Étape de travail présentée à la Friche belle de mai le 6 avril 2012

Coproduction Théâtre Comoedia, Théâtre des Bernardines

Écrite en 1971 en Français, par l’argentin Copi, également dessinateur pour Hara Kiri et Charlie Hebdo, L’Homosexuel ou la Difficulté de s’exprimer, est une pièce de théâtre traitant de ce que nous nommons aujourd’hui ‘transgenre’, plus précisément la transsexualité en mettant en scène des transsexuels hommes/femmes vivant des amours homosexuelles.

Pour la petite histoire, le spectateur se trouve face à un huis clos en Sibérie où la professeure de piano, Madame Garbo, vient chercher son élève Irina, qui depuis deux mois refuse d’aller à ses cours, préférant côtoyer les cosaques ou plutôt ‘se faire sauter‘ par tout ce qui bouge, y compris Garbenko, le mari de la Garbo, et la Madre, sa mère adoptive avec laquelle elle entretient des rapports amoureux complexes aux limites du sadomasochisme.
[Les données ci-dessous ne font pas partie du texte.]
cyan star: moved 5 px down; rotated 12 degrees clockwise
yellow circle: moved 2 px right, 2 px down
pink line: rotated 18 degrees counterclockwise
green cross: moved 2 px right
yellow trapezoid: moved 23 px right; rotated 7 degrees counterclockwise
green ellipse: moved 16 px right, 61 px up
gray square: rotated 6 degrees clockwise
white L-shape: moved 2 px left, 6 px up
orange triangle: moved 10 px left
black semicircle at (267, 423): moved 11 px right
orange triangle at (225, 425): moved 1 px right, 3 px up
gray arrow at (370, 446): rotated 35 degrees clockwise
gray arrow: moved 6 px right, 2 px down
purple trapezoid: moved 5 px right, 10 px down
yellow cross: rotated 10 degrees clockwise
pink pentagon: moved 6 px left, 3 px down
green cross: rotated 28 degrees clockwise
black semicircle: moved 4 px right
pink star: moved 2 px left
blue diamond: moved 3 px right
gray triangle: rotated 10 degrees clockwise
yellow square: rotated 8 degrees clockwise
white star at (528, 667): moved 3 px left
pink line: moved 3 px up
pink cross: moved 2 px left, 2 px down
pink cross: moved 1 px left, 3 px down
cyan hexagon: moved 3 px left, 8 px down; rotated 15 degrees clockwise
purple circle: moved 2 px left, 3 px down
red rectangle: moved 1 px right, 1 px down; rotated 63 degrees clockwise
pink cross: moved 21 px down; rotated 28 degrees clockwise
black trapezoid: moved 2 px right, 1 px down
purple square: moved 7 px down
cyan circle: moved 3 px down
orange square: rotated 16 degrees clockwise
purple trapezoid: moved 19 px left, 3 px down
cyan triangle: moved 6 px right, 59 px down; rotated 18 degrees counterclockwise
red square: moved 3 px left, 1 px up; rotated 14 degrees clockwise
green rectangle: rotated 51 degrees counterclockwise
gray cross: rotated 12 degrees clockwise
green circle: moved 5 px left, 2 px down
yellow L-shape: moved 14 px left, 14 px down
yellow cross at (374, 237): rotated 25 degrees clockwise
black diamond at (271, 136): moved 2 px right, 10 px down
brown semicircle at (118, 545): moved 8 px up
Madre s’est faite opérée pour être déportée avec Irina, jadis opérée au Maroc pour ‘se faire pousser les seins’ avouera-t-elle. Madame Garbo veut emmener en Chine celle qu’elle aime : Irina, cette enfant à la fois pure et machiavélique, absente d’elle-même qui s’oublie dans le sexe quitte à en subir physiquement les conséquences. Ici, à l’exception de Garbenko et Pouchkine, les trois figures principales de la pièce sont des transsexuels – et non des travestis- soit deux hommes s’étant transformés en femme – l’un complétement, l’autre par amour mais dont on soupçonne qu’il a gardé son sexe masculin- et une femme ayant un sexe d’homme mais conservant ses attributs féminins, opérée plus ou moins contre son gré. Copi, dont l’écriture est sans fard – le vocabulaire cru et direct peut choquer les âmes sensibles-,  questionne avec justesse l’être. De cet homme ou de cette femme, qui suis-je ? Qu’est ce qui me constitue homme ou femme ?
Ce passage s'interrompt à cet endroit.